I waited, and then moved slowly south along the road, hoping to catch some other deer crossing the road for the fields. Oddly, there were far fewer deer in the area than just days earlier, where it seemed like deer-o-rama. I made it around the first big side draw and was moving south across the more open hillside, when three whitetail does came bounding my way. I stood still, about 20 yards away they saw me and froze. I aimed at the backbone of the big one, my arrow arching over the grass and out of sight presumably into the deer’s side. The deer dropped his head and headed downhill; the other two turned around and ran in the direction from where they had come.
It was already dusk, and I waited as long as I could and moved slowly to the point where the deer were standing. My guess was that I had a stomach shot. I would check for blood, and, depending in what I saw, would come back in the morning to get the deer. I found my arrow stuck in the ground, covered with blood. The blood smelled of green vegetation – indicating a stomach shot. I looked for a blood trail, but blood was sparse. I stuck the arrow back in the ground where I would take up trail tomorrow, and slowly started backing out. My only worry was that coyotes would mess with my arrow – a worry that would later turn out ironic.

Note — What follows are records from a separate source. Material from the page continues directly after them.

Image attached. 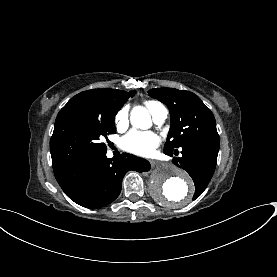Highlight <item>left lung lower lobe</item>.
I'll use <instances>...</instances> for the list:
<instances>
[{
    "instance_id": "obj_1",
    "label": "left lung lower lobe",
    "mask_w": 277,
    "mask_h": 277,
    "mask_svg": "<svg viewBox=\"0 0 277 277\" xmlns=\"http://www.w3.org/2000/svg\"><path fill=\"white\" fill-rule=\"evenodd\" d=\"M219 138L204 137L191 141L180 147V157H174L173 163L185 169L195 184V195L197 198L207 187L216 168L219 150ZM169 156L178 155V150L164 152Z\"/></svg>"
}]
</instances>
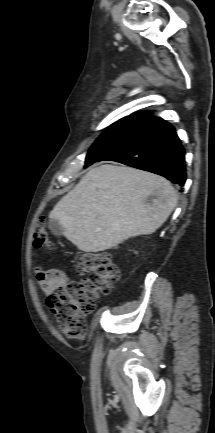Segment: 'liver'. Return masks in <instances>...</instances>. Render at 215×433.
I'll return each instance as SVG.
<instances>
[{"label": "liver", "instance_id": "liver-1", "mask_svg": "<svg viewBox=\"0 0 215 433\" xmlns=\"http://www.w3.org/2000/svg\"><path fill=\"white\" fill-rule=\"evenodd\" d=\"M176 204V192L164 177L105 164L91 169L49 218L58 221L64 236L79 250L100 252L128 238L154 233Z\"/></svg>", "mask_w": 215, "mask_h": 433}]
</instances>
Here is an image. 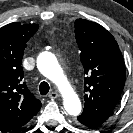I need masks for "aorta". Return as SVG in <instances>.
Instances as JSON below:
<instances>
[{
    "instance_id": "1",
    "label": "aorta",
    "mask_w": 133,
    "mask_h": 133,
    "mask_svg": "<svg viewBox=\"0 0 133 133\" xmlns=\"http://www.w3.org/2000/svg\"><path fill=\"white\" fill-rule=\"evenodd\" d=\"M37 68L40 73L52 81L63 97V105L69 115L77 116L81 113V101L65 76L63 69L55 55L45 52L37 58Z\"/></svg>"
}]
</instances>
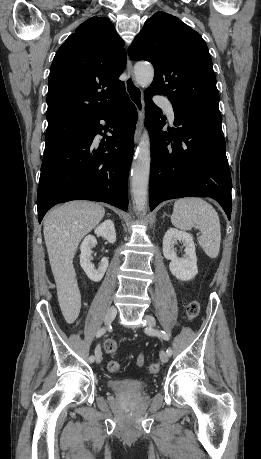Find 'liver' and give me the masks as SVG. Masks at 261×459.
Instances as JSON below:
<instances>
[{
    "mask_svg": "<svg viewBox=\"0 0 261 459\" xmlns=\"http://www.w3.org/2000/svg\"><path fill=\"white\" fill-rule=\"evenodd\" d=\"M104 215L105 209L97 203L72 201L53 209L44 219V240L63 309L74 307L78 298L73 267L78 245Z\"/></svg>",
    "mask_w": 261,
    "mask_h": 459,
    "instance_id": "1",
    "label": "liver"
}]
</instances>
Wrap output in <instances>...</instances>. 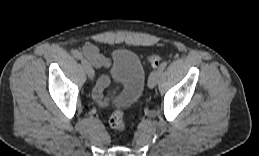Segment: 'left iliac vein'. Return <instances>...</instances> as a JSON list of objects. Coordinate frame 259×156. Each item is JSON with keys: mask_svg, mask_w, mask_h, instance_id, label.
<instances>
[{"mask_svg": "<svg viewBox=\"0 0 259 156\" xmlns=\"http://www.w3.org/2000/svg\"><path fill=\"white\" fill-rule=\"evenodd\" d=\"M157 75H159L158 70L153 71V72L150 74L149 80H148V86H149V88L153 89V88L156 86V84H155V79H156Z\"/></svg>", "mask_w": 259, "mask_h": 156, "instance_id": "obj_1", "label": "left iliac vein"}]
</instances>
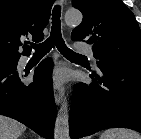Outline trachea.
<instances>
[{"instance_id": "1", "label": "trachea", "mask_w": 141, "mask_h": 139, "mask_svg": "<svg viewBox=\"0 0 141 139\" xmlns=\"http://www.w3.org/2000/svg\"><path fill=\"white\" fill-rule=\"evenodd\" d=\"M60 17L61 8L59 5H56L52 11V27L50 36L41 44H32V47L35 49V53L44 55L56 46L59 52L65 57L85 58V56L75 53L66 46L61 34Z\"/></svg>"}]
</instances>
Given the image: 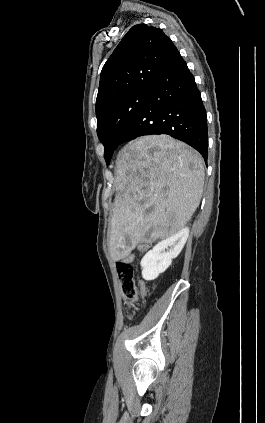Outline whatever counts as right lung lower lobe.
Here are the masks:
<instances>
[{
  "instance_id": "right-lung-lower-lobe-1",
  "label": "right lung lower lobe",
  "mask_w": 265,
  "mask_h": 423,
  "mask_svg": "<svg viewBox=\"0 0 265 423\" xmlns=\"http://www.w3.org/2000/svg\"><path fill=\"white\" fill-rule=\"evenodd\" d=\"M168 134L208 157L206 111L195 79L178 53L121 133L118 145L139 136Z\"/></svg>"
}]
</instances>
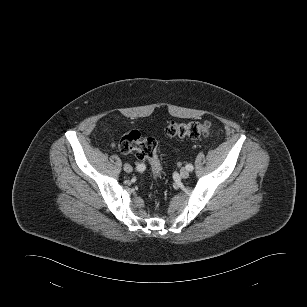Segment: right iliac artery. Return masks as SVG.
<instances>
[{"mask_svg":"<svg viewBox=\"0 0 307 307\" xmlns=\"http://www.w3.org/2000/svg\"><path fill=\"white\" fill-rule=\"evenodd\" d=\"M136 169L139 172H143L145 170V165L144 164H138Z\"/></svg>","mask_w":307,"mask_h":307,"instance_id":"obj_1","label":"right iliac artery"}]
</instances>
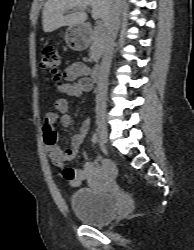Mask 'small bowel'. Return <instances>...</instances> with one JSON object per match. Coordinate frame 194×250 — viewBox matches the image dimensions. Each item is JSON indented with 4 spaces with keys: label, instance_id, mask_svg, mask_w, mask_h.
I'll return each mask as SVG.
<instances>
[{
    "label": "small bowel",
    "instance_id": "obj_1",
    "mask_svg": "<svg viewBox=\"0 0 194 250\" xmlns=\"http://www.w3.org/2000/svg\"><path fill=\"white\" fill-rule=\"evenodd\" d=\"M88 67L83 63H74L70 65L65 72V83L61 87L64 95L69 97H79L84 92L92 88V81L88 77ZM69 105L65 98H59L55 101L45 116L43 126V138L47 154L52 160L55 167L62 171V177L71 185L77 186L84 181H90L97 174L98 169L92 163H86L81 169L65 168L67 162L75 159L79 147L89 131L90 122L88 119L83 120L78 132L71 136L68 146L62 148L58 144V134L56 124L60 123L62 127H69L72 123V117L68 113ZM102 171L108 175L114 174L111 165L105 164Z\"/></svg>",
    "mask_w": 194,
    "mask_h": 250
}]
</instances>
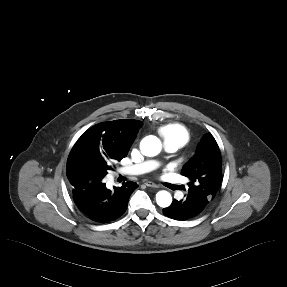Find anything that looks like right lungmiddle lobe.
I'll return each mask as SVG.
<instances>
[{
  "label": "right lung middle lobe",
  "mask_w": 287,
  "mask_h": 287,
  "mask_svg": "<svg viewBox=\"0 0 287 287\" xmlns=\"http://www.w3.org/2000/svg\"><path fill=\"white\" fill-rule=\"evenodd\" d=\"M121 159V156L110 150L87 145L78 139L67 160V177L72 178L82 171H94L106 175L112 170V164Z\"/></svg>",
  "instance_id": "1"
}]
</instances>
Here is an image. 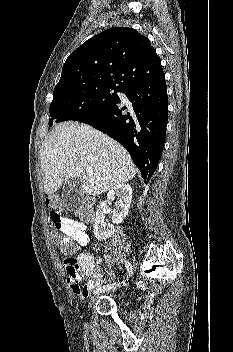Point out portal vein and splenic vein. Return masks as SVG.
<instances>
[{"instance_id":"portal-vein-and-splenic-vein-1","label":"portal vein and splenic vein","mask_w":233,"mask_h":352,"mask_svg":"<svg viewBox=\"0 0 233 352\" xmlns=\"http://www.w3.org/2000/svg\"><path fill=\"white\" fill-rule=\"evenodd\" d=\"M86 173H87L88 175H91V174L93 173L92 168L87 167V168H86Z\"/></svg>"}]
</instances>
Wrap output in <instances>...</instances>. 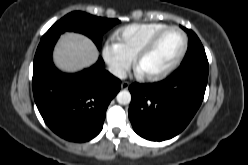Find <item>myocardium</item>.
Here are the masks:
<instances>
[{
    "label": "myocardium",
    "instance_id": "myocardium-1",
    "mask_svg": "<svg viewBox=\"0 0 248 165\" xmlns=\"http://www.w3.org/2000/svg\"><path fill=\"white\" fill-rule=\"evenodd\" d=\"M173 30L180 32L182 37H183V45H182L180 52L166 67H164L160 71H157L155 73H150V74H142L144 78H146L148 80L161 79V78L165 77L166 75H168L170 72H172L179 65V63L182 61V59L184 58V56L187 52V49H188V36H187L186 32L178 26H167V27L163 28L162 30L153 34L145 42V44L138 50V52L134 56V66L136 69H138V65H139L140 60L153 49V47L156 45L158 40L165 33L169 32V31H173Z\"/></svg>",
    "mask_w": 248,
    "mask_h": 165
}]
</instances>
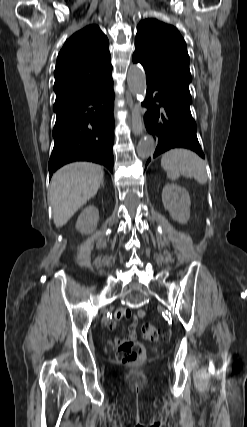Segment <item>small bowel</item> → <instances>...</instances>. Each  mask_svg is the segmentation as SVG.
<instances>
[{
    "instance_id": "obj_1",
    "label": "small bowel",
    "mask_w": 247,
    "mask_h": 427,
    "mask_svg": "<svg viewBox=\"0 0 247 427\" xmlns=\"http://www.w3.org/2000/svg\"><path fill=\"white\" fill-rule=\"evenodd\" d=\"M145 316L144 310H139L137 313L132 314L130 310L128 309H118L114 314V319L109 324L110 330H115L117 327L118 322H120L122 319H132L133 322L129 326V333L128 336L124 339L117 338L115 339V342L117 344H122L127 341H133L136 339V324L138 320L143 318Z\"/></svg>"
}]
</instances>
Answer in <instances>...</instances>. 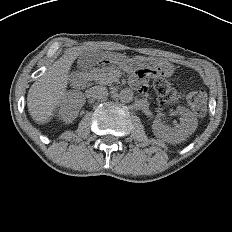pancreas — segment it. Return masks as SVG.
<instances>
[{
    "instance_id": "cf45deb5",
    "label": "pancreas",
    "mask_w": 232,
    "mask_h": 232,
    "mask_svg": "<svg viewBox=\"0 0 232 232\" xmlns=\"http://www.w3.org/2000/svg\"><path fill=\"white\" fill-rule=\"evenodd\" d=\"M101 74H102V75H107V74H106V73H104V72H102Z\"/></svg>"
}]
</instances>
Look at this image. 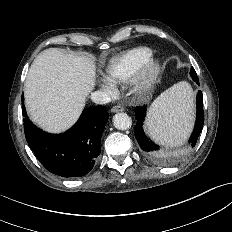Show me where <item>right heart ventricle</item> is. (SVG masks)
<instances>
[{
  "label": "right heart ventricle",
  "mask_w": 232,
  "mask_h": 232,
  "mask_svg": "<svg viewBox=\"0 0 232 232\" xmlns=\"http://www.w3.org/2000/svg\"><path fill=\"white\" fill-rule=\"evenodd\" d=\"M152 56L153 50L146 46L128 49L109 60L106 66V74L112 81H128Z\"/></svg>",
  "instance_id": "1"
}]
</instances>
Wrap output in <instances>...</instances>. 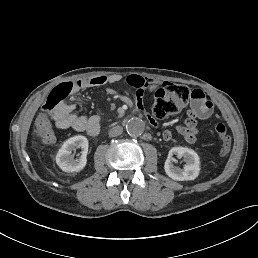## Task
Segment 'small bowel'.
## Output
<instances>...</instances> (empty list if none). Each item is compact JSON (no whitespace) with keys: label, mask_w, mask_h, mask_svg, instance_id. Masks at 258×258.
I'll return each mask as SVG.
<instances>
[{"label":"small bowel","mask_w":258,"mask_h":258,"mask_svg":"<svg viewBox=\"0 0 258 258\" xmlns=\"http://www.w3.org/2000/svg\"><path fill=\"white\" fill-rule=\"evenodd\" d=\"M136 89V103L139 110L146 114L147 119L153 125H157L155 118L145 111L143 102L144 91L153 86V83L146 77L139 75H130L125 79L120 74L96 75L80 79L75 82L76 90L104 87L110 84H116L124 81ZM213 104L206 99L204 93L195 89L191 93L190 106L187 110V118L183 123L176 127L177 132L188 143H195L198 134V119H206L212 113ZM53 119L55 126L59 129H74L80 132H87L91 136H96L100 131V119L97 115L84 116L73 113L72 106L67 103L58 108L54 114ZM38 136L41 143L45 146H50L55 143V135L49 121L41 116L38 120ZM165 141L172 139V132L165 130L163 132Z\"/></svg>","instance_id":"obj_1"}]
</instances>
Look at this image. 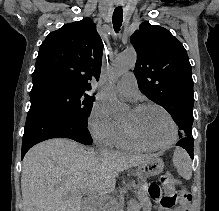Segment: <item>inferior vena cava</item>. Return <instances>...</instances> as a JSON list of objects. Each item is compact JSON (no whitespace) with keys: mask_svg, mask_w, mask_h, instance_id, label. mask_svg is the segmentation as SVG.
I'll use <instances>...</instances> for the list:
<instances>
[{"mask_svg":"<svg viewBox=\"0 0 219 211\" xmlns=\"http://www.w3.org/2000/svg\"><path fill=\"white\" fill-rule=\"evenodd\" d=\"M96 147H98L97 153L98 151H105V153H107L108 151L106 147H103V145H99V143H96ZM82 211H95V209L94 208H83Z\"/></svg>","mask_w":219,"mask_h":211,"instance_id":"obj_1","label":"inferior vena cava"}]
</instances>
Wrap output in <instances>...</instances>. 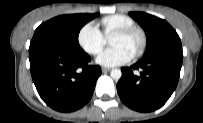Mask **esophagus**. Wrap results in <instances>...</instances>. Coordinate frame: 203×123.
I'll list each match as a JSON object with an SVG mask.
<instances>
[{"label": "esophagus", "instance_id": "34e87169", "mask_svg": "<svg viewBox=\"0 0 203 123\" xmlns=\"http://www.w3.org/2000/svg\"><path fill=\"white\" fill-rule=\"evenodd\" d=\"M110 70H111L110 68H106V67H103V68H102V72H104V73H105V72H109Z\"/></svg>", "mask_w": 203, "mask_h": 123}]
</instances>
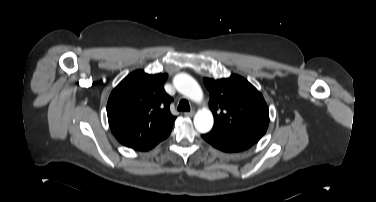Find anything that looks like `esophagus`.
Listing matches in <instances>:
<instances>
[{"label": "esophagus", "instance_id": "1", "mask_svg": "<svg viewBox=\"0 0 376 202\" xmlns=\"http://www.w3.org/2000/svg\"><path fill=\"white\" fill-rule=\"evenodd\" d=\"M184 115L187 116V117H192L194 115V111L184 112Z\"/></svg>", "mask_w": 376, "mask_h": 202}]
</instances>
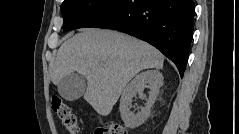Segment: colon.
<instances>
[{"instance_id": "1", "label": "colon", "mask_w": 239, "mask_h": 134, "mask_svg": "<svg viewBox=\"0 0 239 134\" xmlns=\"http://www.w3.org/2000/svg\"><path fill=\"white\" fill-rule=\"evenodd\" d=\"M51 106L53 111L56 112L59 118L63 121L68 132L70 134H77L78 121L71 107L57 95L52 97ZM95 134H127V131L122 125L112 122L99 125L95 130Z\"/></svg>"}]
</instances>
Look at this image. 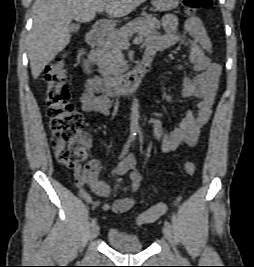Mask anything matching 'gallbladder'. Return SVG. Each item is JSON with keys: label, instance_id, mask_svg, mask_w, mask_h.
<instances>
[{"label": "gallbladder", "instance_id": "1", "mask_svg": "<svg viewBox=\"0 0 254 267\" xmlns=\"http://www.w3.org/2000/svg\"><path fill=\"white\" fill-rule=\"evenodd\" d=\"M79 28H80V25L77 24V23H73V24H71V25L69 26V30H70L71 32H76V31L79 30Z\"/></svg>", "mask_w": 254, "mask_h": 267}]
</instances>
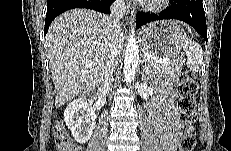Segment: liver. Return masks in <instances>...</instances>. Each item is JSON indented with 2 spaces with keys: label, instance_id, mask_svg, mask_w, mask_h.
I'll use <instances>...</instances> for the list:
<instances>
[{
  "label": "liver",
  "instance_id": "1",
  "mask_svg": "<svg viewBox=\"0 0 231 151\" xmlns=\"http://www.w3.org/2000/svg\"><path fill=\"white\" fill-rule=\"evenodd\" d=\"M107 32V16L94 10L73 9L53 20L45 48L56 90V108L93 90L103 80ZM116 41L122 48V30Z\"/></svg>",
  "mask_w": 231,
  "mask_h": 151
}]
</instances>
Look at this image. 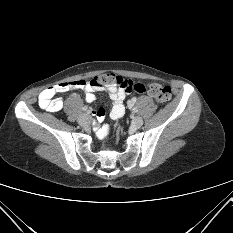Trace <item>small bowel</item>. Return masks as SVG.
Masks as SVG:
<instances>
[{
  "instance_id": "c3829d8e",
  "label": "small bowel",
  "mask_w": 233,
  "mask_h": 233,
  "mask_svg": "<svg viewBox=\"0 0 233 233\" xmlns=\"http://www.w3.org/2000/svg\"><path fill=\"white\" fill-rule=\"evenodd\" d=\"M102 80L101 78L99 79ZM97 80L87 79L71 81L60 83L49 88L44 89L38 96V104L42 109H45L50 112L58 111L62 108L63 99L62 97L56 96L59 93H63L69 90H80L84 92L85 100L88 103H91L95 100V92L105 90L106 93L109 94L110 99L113 102L112 108L110 110V117L112 119L121 118L125 113V105L124 101L126 98L127 92L123 89L117 87H109L105 88L103 83H98ZM136 102V97H131L128 104V112H133V105ZM91 116L94 119H97L99 122L104 121L106 113L103 108H99L98 110H94L91 113ZM94 120L91 123V126L94 128V132L99 138H104L109 133V126L104 125L102 128L100 127V123Z\"/></svg>"
}]
</instances>
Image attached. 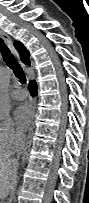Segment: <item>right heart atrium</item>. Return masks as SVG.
Returning a JSON list of instances; mask_svg holds the SVG:
<instances>
[{
    "label": "right heart atrium",
    "mask_w": 89,
    "mask_h": 203,
    "mask_svg": "<svg viewBox=\"0 0 89 203\" xmlns=\"http://www.w3.org/2000/svg\"><path fill=\"white\" fill-rule=\"evenodd\" d=\"M24 142V136L16 129L10 118L0 120V143L9 152H14Z\"/></svg>",
    "instance_id": "d8ad5b80"
}]
</instances>
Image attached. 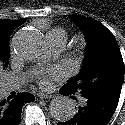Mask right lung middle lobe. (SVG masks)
Wrapping results in <instances>:
<instances>
[{"instance_id":"dd1d6c3e","label":"right lung middle lobe","mask_w":125,"mask_h":125,"mask_svg":"<svg viewBox=\"0 0 125 125\" xmlns=\"http://www.w3.org/2000/svg\"><path fill=\"white\" fill-rule=\"evenodd\" d=\"M9 37H0V63L7 64L10 57ZM6 66V65H4Z\"/></svg>"}]
</instances>
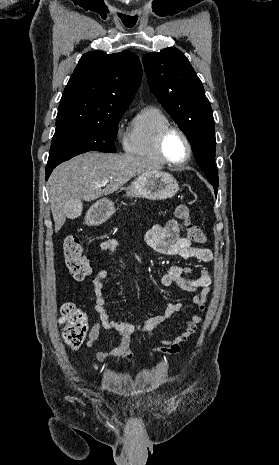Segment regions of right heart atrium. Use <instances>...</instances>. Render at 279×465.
<instances>
[{
    "label": "right heart atrium",
    "mask_w": 279,
    "mask_h": 465,
    "mask_svg": "<svg viewBox=\"0 0 279 465\" xmlns=\"http://www.w3.org/2000/svg\"><path fill=\"white\" fill-rule=\"evenodd\" d=\"M117 134H118V136H120V134H121V133H120V131H118V133H117Z\"/></svg>",
    "instance_id": "obj_1"
}]
</instances>
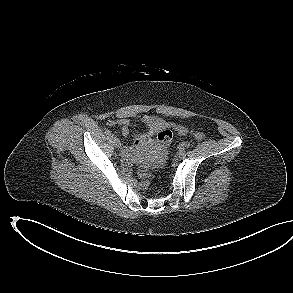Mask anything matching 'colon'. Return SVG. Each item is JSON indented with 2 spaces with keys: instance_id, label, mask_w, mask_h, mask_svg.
Returning <instances> with one entry per match:
<instances>
[{
  "instance_id": "5ec220e1",
  "label": "colon",
  "mask_w": 293,
  "mask_h": 293,
  "mask_svg": "<svg viewBox=\"0 0 293 293\" xmlns=\"http://www.w3.org/2000/svg\"><path fill=\"white\" fill-rule=\"evenodd\" d=\"M192 136L197 139V140H203L205 138V134L203 132L200 131H193L192 132ZM157 139L159 142V145L162 148H166L168 147L173 139V133L170 129H163L161 131H159L158 135H157ZM139 175L142 178V187L144 189H148L149 185H150V173L146 168H141L139 171Z\"/></svg>"
}]
</instances>
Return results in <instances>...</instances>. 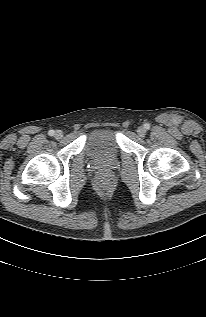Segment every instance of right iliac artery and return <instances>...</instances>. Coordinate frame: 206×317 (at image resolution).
<instances>
[{"mask_svg": "<svg viewBox=\"0 0 206 317\" xmlns=\"http://www.w3.org/2000/svg\"><path fill=\"white\" fill-rule=\"evenodd\" d=\"M48 134H49L50 136H54L55 131H54V130H49Z\"/></svg>", "mask_w": 206, "mask_h": 317, "instance_id": "1", "label": "right iliac artery"}]
</instances>
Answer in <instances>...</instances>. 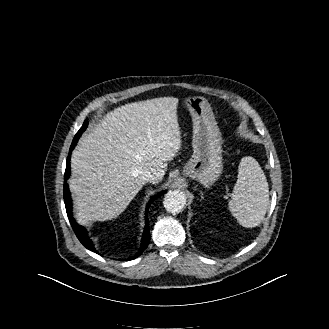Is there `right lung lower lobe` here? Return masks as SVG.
Masks as SVG:
<instances>
[{"label":"right lung lower lobe","instance_id":"98d812e1","mask_svg":"<svg viewBox=\"0 0 329 329\" xmlns=\"http://www.w3.org/2000/svg\"><path fill=\"white\" fill-rule=\"evenodd\" d=\"M73 148H74V146L70 147V152L72 151ZM69 175H70V154H68V157H67L66 170H65V174H64V202H65L67 216H68V219L71 223V226H72L77 238L83 244V246L85 248L97 253V251L95 250V247L93 245L92 240L89 239V237L87 236L88 234H87V231L85 230V228L78 225L75 222L74 218L72 217V202H71L69 188H68V185L66 183L67 179L69 178ZM162 194H164V192H161V193L153 196V198L149 201L148 206H150V204L154 201V199H156L158 196H160ZM147 213H148V207L146 208V214H145L146 215L145 216L146 225H145V230H144L143 237H142L141 248L133 258H136V257L140 256L142 254V252L147 248V246L150 242V231H149V226H148L149 222H148Z\"/></svg>","mask_w":329,"mask_h":329}]
</instances>
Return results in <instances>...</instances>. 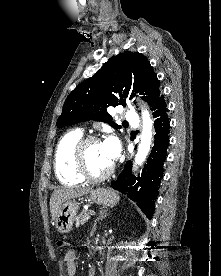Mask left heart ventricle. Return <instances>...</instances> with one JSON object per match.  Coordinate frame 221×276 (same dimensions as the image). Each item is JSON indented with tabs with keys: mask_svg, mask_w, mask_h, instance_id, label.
Returning <instances> with one entry per match:
<instances>
[{
	"mask_svg": "<svg viewBox=\"0 0 221 276\" xmlns=\"http://www.w3.org/2000/svg\"><path fill=\"white\" fill-rule=\"evenodd\" d=\"M86 160L88 168L93 174L105 172L112 164L101 142H95L88 145L86 149Z\"/></svg>",
	"mask_w": 221,
	"mask_h": 276,
	"instance_id": "b2bd125f",
	"label": "left heart ventricle"
}]
</instances>
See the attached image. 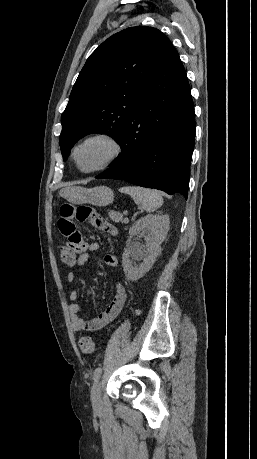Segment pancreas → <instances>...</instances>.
Returning <instances> with one entry per match:
<instances>
[{
	"label": "pancreas",
	"mask_w": 257,
	"mask_h": 459,
	"mask_svg": "<svg viewBox=\"0 0 257 459\" xmlns=\"http://www.w3.org/2000/svg\"><path fill=\"white\" fill-rule=\"evenodd\" d=\"M108 216L115 223L122 222L123 220V215L120 212L109 211Z\"/></svg>",
	"instance_id": "cf45deb5"
}]
</instances>
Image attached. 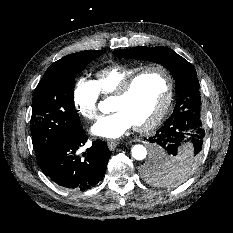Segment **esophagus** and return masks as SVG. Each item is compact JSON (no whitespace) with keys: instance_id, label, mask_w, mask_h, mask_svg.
<instances>
[{"instance_id":"esophagus-1","label":"esophagus","mask_w":233,"mask_h":233,"mask_svg":"<svg viewBox=\"0 0 233 233\" xmlns=\"http://www.w3.org/2000/svg\"><path fill=\"white\" fill-rule=\"evenodd\" d=\"M118 144H119L118 141H116V140H110L108 142V147H109L110 150H114L117 147Z\"/></svg>"}]
</instances>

As I took in the situation, about 300 yards to my south, a big animal appeared at the horizon up in the field. `So that’s where you have been’, thinking it to be the 5-point bull elk that we had been trying to get in on up the main canyon – but had since lost his whereabouts. As I continued to happily watch, I realized it was not an elk, but a very big deer. I pulled up the binoculars. Another deer appeared with him. I sobered even further when I realized the big one was a whitetail buck, not a big muley as I would assume. The smaller buck with him was a legal mule deer – but smaller both in antlers and in body than the whitetail. The size of the big buck – and the vanishing light – were somehow foreboding. I would have been comfortable with an elk that size, or even a mule deer, but this whitetail was unnaturally big.
I had a deer down; I had theoretically used my tag. For one moment, I considered trying to fill `someone else’s’. I could get a good set-up on this buck as he moved along the edge of the field, toward me. But I considered it only for a moment. I watched on as the big buck – definitely the king of the country, continued along in my direction, out in the field, to my east, against the ever darkening sky. To erase all temptation, I started the business of getting out of there – and the bucks disappeared.
The end of the story was an unpleasant one. I had passed up the big whitetail because I had a doe down. At first light the next morning we went for the doe. It had bleed slightly at first, for perhaps 50 yards, until the stomach cavity filled with blood, and then the trail looked as though a hose of blood was coming from it. It had run downhill just a few yards, and then headed south. It made it as far as the next brushy draw and laid down. But by the time we got to it, only few hours of darkness later, coyotes, and perhaps a cougar, had reduced the deer to a ribcage, backbone, some fir, and the head. There was not a pound of meat or internal organs left. The animals had even eaten one eye. Perhaps some of the foreboding-ness of the evening before (and perhaps an unusual absence of animals overall, and the restlessness of the whitetail does as they came my way) were generated by the presence, unknown to me, of whatever animals would shred my deer as soon as I left. The fact that we had been hunting, with only bow and arrow for protection, in country with such ravenous creatures, was somewhat discomforting.
And that the big one got away, in trade for a demolished doe, added to the discomfiture, for sure.